Quick Notes - Day 4
All previous posts in this series here
Today’s theme: low resource scenarios in NLP
When and Why is Unsupervised Neural Machine Translation Useless?
Authors:Yunsu Kim, Miguel Graça, Hermann Ney
Published at: EAMT 2020 url for extended version
Unsupervised MT is (in theory) useful in scenarios where there is not enough parallel data. This paper takes a look at unsupervised neural MT considering various possible scenarios (lot of data, less data, close language pairs, distant language pairs etc) and draws some conclusions on when it is useful and when it is not, by comparing with supervised and semi-supervised learning setups. In all tasks, unsupervised performs worser than semi-supervised and supervised learning, and less than 100K sentence pairs (20K in one case) are sufficient for supervised MT to overcome unsupervised MT. Having lots of monolingual data for unsupervised MT is probably useful when source/target languages are more closer, but not otherwise. They also show that domain mismatch results in bad unsupervised MT performance. So they conclude that the current form of neural unsupervised MT useless in practice.

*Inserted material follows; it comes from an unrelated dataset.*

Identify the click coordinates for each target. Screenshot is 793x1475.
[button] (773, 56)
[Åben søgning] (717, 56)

There are two things I liked in this paper:
- This sort of evaluation of Unsupervised NMT is very important. I (and someone I know) was quite excited when I saw the unsupervised NMT papers (which also received good coverage, in my view) in recent past, and dreamt of seeing MT systems for all sorts of under resourced Indian languages (not the major ones, that is). This paper helped me understand why the reality is different.

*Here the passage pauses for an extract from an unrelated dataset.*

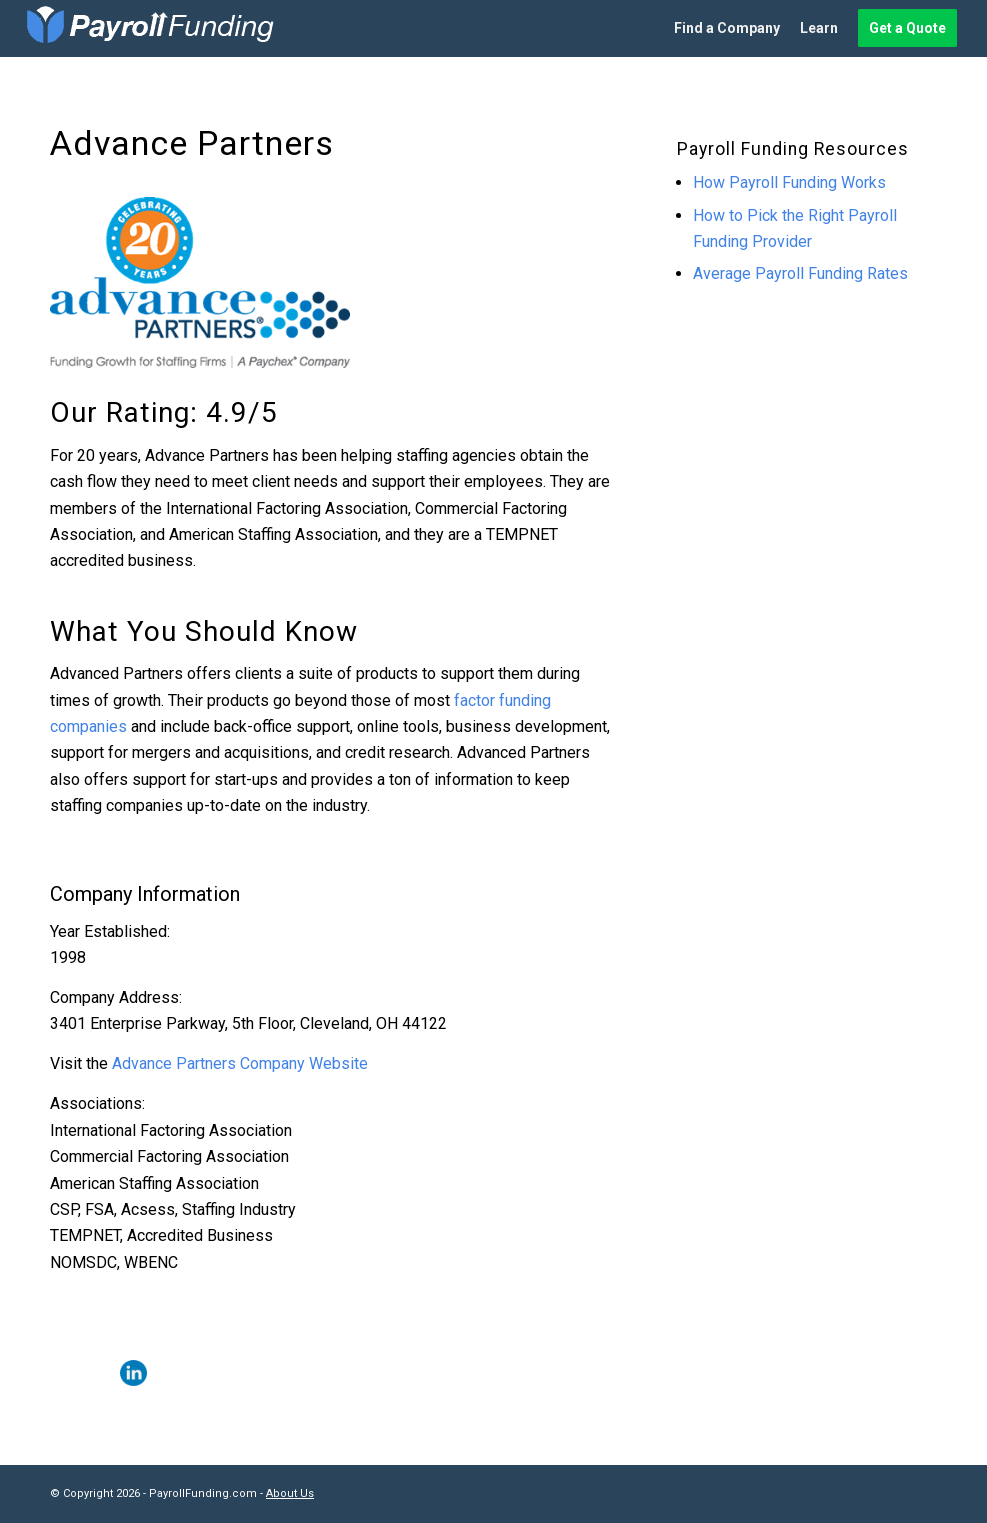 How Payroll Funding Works (789, 182)
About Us (290, 1493)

- Many papers I come across neither do any qualitative analysis, nor have some thoughts on general perspective i.e., what are some limitations, how to address these in future etc. This paper had recommendations to make unsupervised NMT useful for future. I look forward to see more such usable methods in future!

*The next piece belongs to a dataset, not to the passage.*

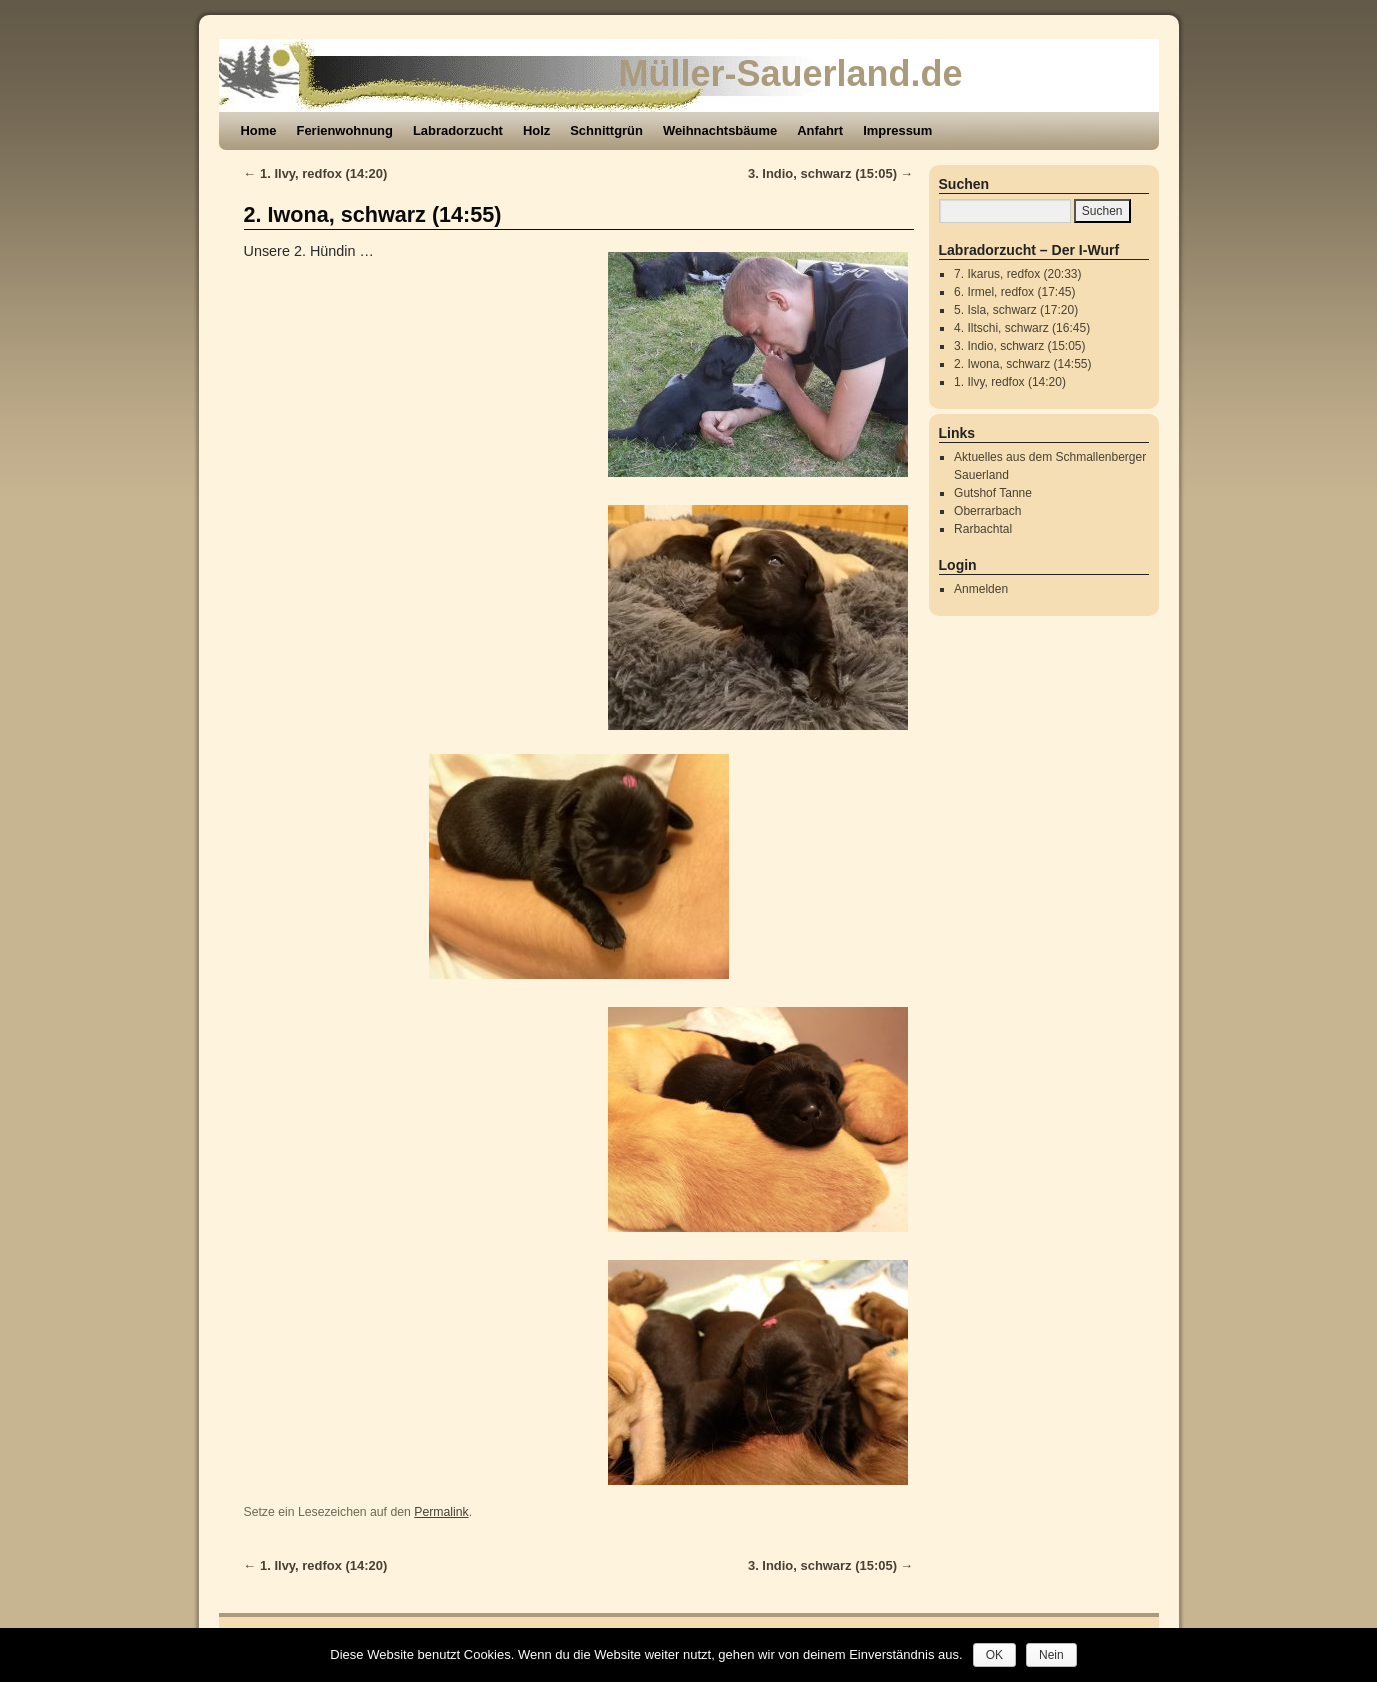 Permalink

Distant Supervision and Noisy Label Learning for Low Resource Named Entity Recognition: A Study on Hausa and Yorùbá
Authors: David Ifeoluwa Adelani, Michael A. Hedderich, Dawei Zhu, Esther van den Berg, Dietrich Klakow
Published at: Practical ML for Developing Countries Workshop @ ICLR 2020
This paper explores whether distant supervision methods and different embedding representations are useful for NER in low resource settings by considering two languages of Africa: Hausa and Yoruba. They conclude that both distant supervision and embedding representations are useful for low resource settings.
What I like about this paper is that it tackles two languages that are not typically seen in NLP papers. I always believe that the real claims to multilingual models depend only on success in such scenarios. However, I am disappointed to see a LSTM model to be a default in this scenario, considering that they don’t seem to cite any prior work on this problem for these languages. I think they should start with simpler models and gradually increase the complexity to evaluate different approaches. Of course, this is not specific to this paper - it seems to be a common problem these days in NLP.